__Problem statement__: Count the lines below that contain the word "powinno" and give only the number.

####################

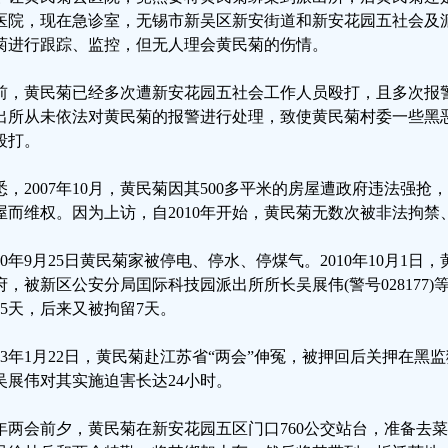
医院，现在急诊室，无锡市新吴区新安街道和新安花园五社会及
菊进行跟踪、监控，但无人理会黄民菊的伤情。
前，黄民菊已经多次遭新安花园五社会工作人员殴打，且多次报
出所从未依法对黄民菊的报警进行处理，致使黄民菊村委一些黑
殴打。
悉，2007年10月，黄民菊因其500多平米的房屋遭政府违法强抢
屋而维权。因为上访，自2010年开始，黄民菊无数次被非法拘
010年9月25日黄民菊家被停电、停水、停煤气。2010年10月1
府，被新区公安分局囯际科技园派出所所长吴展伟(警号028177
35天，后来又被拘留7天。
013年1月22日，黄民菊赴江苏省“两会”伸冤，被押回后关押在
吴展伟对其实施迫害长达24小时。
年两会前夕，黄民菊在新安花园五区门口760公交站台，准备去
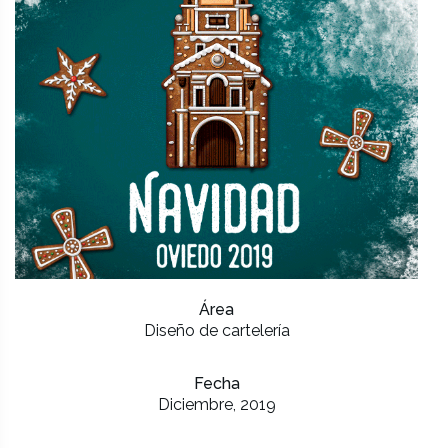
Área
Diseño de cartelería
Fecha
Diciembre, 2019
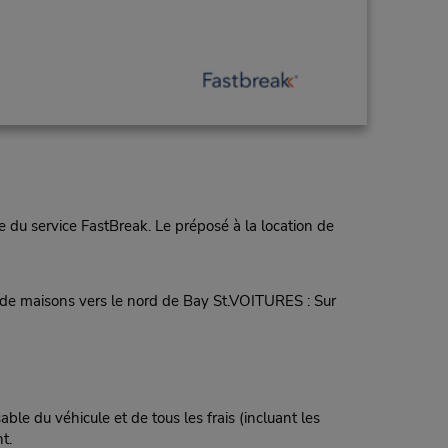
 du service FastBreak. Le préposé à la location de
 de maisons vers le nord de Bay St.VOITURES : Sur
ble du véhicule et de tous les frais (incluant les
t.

####################

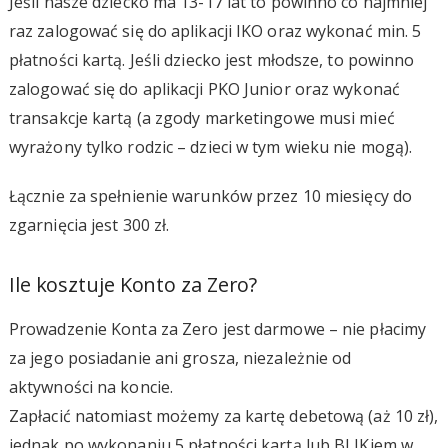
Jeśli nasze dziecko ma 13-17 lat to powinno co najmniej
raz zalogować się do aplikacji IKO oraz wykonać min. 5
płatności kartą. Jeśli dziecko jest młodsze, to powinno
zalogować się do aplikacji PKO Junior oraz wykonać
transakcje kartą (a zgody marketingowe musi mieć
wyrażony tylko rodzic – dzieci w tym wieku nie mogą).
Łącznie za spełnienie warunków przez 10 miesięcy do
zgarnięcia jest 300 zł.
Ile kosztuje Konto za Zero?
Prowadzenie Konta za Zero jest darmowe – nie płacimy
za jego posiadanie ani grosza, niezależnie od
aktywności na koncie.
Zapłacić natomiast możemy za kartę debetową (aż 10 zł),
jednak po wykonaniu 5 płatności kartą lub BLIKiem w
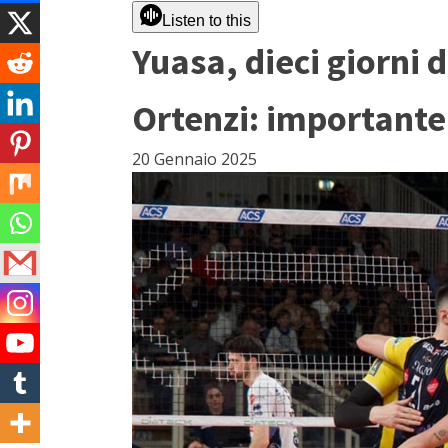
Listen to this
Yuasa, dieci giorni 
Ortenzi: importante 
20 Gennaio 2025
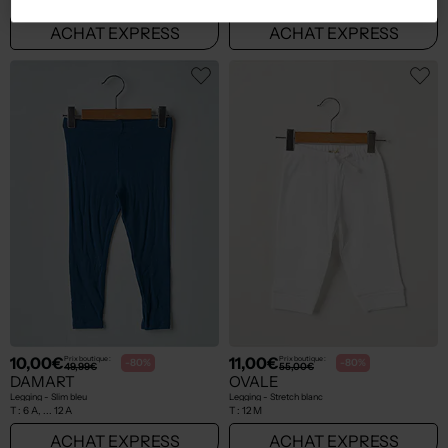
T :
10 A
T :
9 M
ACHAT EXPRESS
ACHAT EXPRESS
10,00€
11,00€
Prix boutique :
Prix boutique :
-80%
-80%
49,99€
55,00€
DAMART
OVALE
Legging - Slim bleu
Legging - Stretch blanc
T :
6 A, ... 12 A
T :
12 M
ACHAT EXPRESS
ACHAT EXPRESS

####################

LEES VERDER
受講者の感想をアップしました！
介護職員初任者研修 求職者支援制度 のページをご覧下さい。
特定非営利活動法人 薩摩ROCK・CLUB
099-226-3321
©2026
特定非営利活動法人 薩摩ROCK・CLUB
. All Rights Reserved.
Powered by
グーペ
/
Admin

####################

__The completed task__: 2